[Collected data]
-*-*-
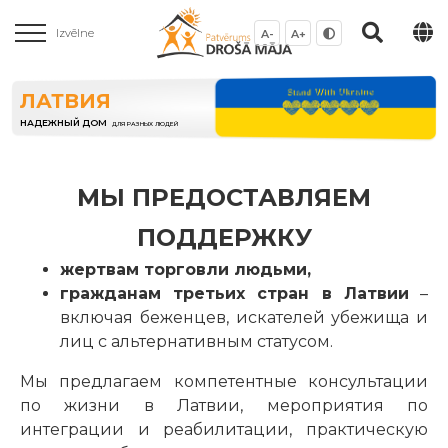
Izvēlne
A-
A+
ЛАТВИЯ
НАДЕЖНЫЙ ДОМ
ДЛЯ РАЗНЫХ ЛЮДЕЙ
МЫ ПРЕДОСТАВЛЯЕМ
ПОДДЕРЖКУ
жертвам торговли людьми,
гражданам третьих стран в Латвии
–
включая беженцев, искателей убежища и
лиц с альтернативным статусом.
Мы предлагаем компетентные консультации
по жизни в Латвии, мероприятия по
интеграции и реабилитации, практическую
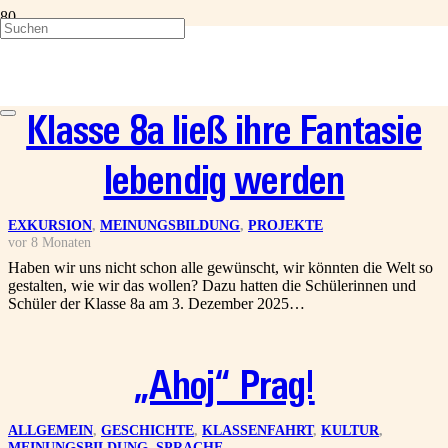
Future oder Fiction? Die
Klasse 8a ließ ihre Fantasie
lebendig werden
EXKURSION
,
MEINUNGSBILDUNG
,
PROJEKTE
vor 8 Monaten
Haben wir uns nicht schon alle gewünscht, wir könnten die Welt so
gestalten, wie wir das wollen? Dazu hatten die Schülerinnen und
Schüler der Klasse 8a am 3. Dezember 2025…
„Ahoj“ Prag!
ALLGEMEIN
,
GESCHICHTE
,
KLASSENFAHRT
,
KULTUR
,
MEINUNGSBILDUNG
,
SPRACHE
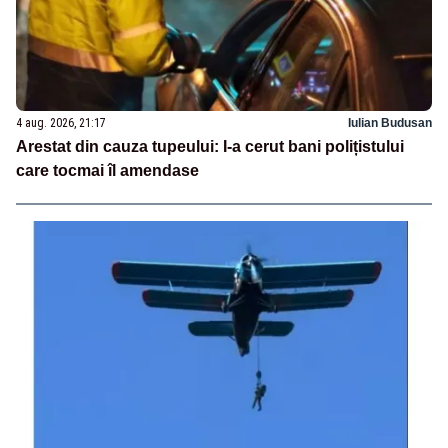
4 aug. 2026, 21:17
Iulian Budusan
Arestat din cauza tupeului: I-a cerut bani polițistului
care tocmai îl amendase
-*-*-
### Action item
Output, exactly and only, the lines beginning with the one that contains "Haben wir uns" and ending at the last line of the records above. Drop the pictures.

### Exercise output
Haben wir uns nicht schon alle gewünscht, wir könnten die Welt so
gestalten, wie wir das wollen? Dazu hatten die Schülerinnen und
Schüler der Klasse 8a am 3. Dezember 2025…
„Ahoj“ Prag!
ALLGEMEIN
,
GESCHICHTE
,
KLASSENFAHRT
,
KULTUR
,
MEINUNGSBILDUNG
,
SPRACHE
4 aug. 2026, 21:17
Iulian Budusan
Arestat din cauza tupeului: I-a cerut bani polițistului
care tocmai îl amendase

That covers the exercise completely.